Living and working in Washington, D.C.

Just as you'll find some of the most diverse degree programs in D.C., you may face one of the most competitive job markets in the country. As of September 2011, the top three highest paying sectors in the work force were government, professional and business services, and educational and health services. ""The Washington Post"" listed IBM, Verizon, UPS and Fannie Mae as the highest money-making companies in D.C.

According to the U.S. Census, 47.1 percent of Washington, D.C.'s population age 25 and older earned a Bachelor's degree or higher.

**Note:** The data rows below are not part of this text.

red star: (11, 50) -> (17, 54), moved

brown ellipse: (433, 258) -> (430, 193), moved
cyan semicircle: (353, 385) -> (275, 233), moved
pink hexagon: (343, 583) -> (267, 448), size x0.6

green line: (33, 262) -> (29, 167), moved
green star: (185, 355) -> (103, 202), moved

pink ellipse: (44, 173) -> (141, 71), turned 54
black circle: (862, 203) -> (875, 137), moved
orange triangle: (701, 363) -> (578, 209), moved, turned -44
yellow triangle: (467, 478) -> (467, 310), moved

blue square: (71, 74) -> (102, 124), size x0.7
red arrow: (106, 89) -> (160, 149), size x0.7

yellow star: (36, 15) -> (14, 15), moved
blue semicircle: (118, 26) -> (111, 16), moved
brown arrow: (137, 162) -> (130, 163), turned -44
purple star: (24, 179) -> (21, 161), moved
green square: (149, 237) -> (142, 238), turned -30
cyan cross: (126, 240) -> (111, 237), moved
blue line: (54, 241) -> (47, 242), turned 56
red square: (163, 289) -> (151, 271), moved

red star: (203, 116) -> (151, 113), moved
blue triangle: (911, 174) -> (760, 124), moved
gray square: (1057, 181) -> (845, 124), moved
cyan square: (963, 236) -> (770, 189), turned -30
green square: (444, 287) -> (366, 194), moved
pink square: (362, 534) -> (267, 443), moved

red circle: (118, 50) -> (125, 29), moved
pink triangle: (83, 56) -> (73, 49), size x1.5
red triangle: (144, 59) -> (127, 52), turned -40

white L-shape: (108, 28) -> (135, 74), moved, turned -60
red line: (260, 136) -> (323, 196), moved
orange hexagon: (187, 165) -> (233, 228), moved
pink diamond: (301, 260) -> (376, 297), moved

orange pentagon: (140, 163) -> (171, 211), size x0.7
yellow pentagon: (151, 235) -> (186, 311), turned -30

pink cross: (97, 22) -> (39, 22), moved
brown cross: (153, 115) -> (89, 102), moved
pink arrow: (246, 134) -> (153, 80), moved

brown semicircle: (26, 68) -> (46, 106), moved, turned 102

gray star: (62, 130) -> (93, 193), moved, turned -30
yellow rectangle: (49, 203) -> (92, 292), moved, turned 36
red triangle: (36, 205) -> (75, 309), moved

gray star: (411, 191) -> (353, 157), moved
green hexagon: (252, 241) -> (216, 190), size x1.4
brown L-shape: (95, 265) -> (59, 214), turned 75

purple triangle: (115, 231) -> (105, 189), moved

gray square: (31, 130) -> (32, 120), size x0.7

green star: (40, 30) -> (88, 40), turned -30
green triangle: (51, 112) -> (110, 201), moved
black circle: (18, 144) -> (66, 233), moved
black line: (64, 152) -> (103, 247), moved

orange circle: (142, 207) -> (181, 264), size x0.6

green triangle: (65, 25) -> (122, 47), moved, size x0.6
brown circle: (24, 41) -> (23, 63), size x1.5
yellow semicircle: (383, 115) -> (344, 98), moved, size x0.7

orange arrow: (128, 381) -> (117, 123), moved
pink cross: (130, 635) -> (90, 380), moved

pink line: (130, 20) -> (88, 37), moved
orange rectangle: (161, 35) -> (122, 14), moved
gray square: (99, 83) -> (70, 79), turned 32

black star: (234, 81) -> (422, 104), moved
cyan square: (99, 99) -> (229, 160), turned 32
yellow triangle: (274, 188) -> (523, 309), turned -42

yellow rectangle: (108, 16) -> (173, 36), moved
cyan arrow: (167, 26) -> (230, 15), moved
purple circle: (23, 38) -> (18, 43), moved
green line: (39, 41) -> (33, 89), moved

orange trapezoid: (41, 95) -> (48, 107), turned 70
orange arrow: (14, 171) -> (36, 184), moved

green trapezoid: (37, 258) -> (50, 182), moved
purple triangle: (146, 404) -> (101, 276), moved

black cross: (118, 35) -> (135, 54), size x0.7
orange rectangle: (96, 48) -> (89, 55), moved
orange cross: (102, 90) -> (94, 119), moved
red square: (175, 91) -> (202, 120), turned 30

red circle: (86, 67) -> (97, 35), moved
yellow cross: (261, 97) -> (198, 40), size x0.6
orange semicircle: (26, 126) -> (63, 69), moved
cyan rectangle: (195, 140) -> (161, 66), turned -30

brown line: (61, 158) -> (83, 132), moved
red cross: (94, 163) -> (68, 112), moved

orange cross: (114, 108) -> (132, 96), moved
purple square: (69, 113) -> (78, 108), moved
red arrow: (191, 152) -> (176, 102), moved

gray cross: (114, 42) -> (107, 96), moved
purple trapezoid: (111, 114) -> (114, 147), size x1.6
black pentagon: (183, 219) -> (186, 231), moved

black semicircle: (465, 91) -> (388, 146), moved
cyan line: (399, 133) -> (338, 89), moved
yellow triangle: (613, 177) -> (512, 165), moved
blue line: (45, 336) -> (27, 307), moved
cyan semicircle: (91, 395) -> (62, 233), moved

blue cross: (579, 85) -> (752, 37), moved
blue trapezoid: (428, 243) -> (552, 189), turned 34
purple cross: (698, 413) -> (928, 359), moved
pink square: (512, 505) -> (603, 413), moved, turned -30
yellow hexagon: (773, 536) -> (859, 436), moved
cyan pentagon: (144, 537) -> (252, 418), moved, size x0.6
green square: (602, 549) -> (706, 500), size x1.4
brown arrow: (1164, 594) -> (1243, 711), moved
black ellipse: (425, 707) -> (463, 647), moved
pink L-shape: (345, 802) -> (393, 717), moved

While the median household income in 2009 was $58,906, the median home value was listed as $440,500, well above the national median value of $185, 400.

Industry projections through 2018

According to the U.S. Bureau of Labor Statistics, chief executives are currently the top of the wage earners in Washington, D.C. with an annual mean salary of $185,650. Meanwhile, nuclear engineers, air traffic controllers, computer and information research scientists are all in the top wage bracket.

Professional and business services leads the highest industry for job growth potential with a 22.7 increase. Computer systems design and related services are projected to have the second fastest and second largest employment growth of all industries. Internet publishing and broadcasting projected a staggering 121 percent increase in job growth through 2018.

Employment educational and health services should increase about 15.02 percent by 2018, making it one of the top 10 growing industries. Students studying at D.C. trade schools, vocational schools and career schools take advantage of associate and certificate programs in health care.

With the White House and dozens of other government buildings in their backyard, political science majors will be at home in Washington, D.C. colleges and universities. With such a rich culture and history, there's plenty to do, learn and experience, while studying at one of Washington, D.C.'s degree programs.

From food to art to theater to the Senate in session, college students in D.C. can find a rich experience unlike any other. In addition, the well-planned ""Metro"" public transportation system can help you maneuver across town and embrace this multi-cultural city's nightlife, entertainment and history--without the high price of gas or the frustration of traffic. In the District, you can go back to school and keep it green.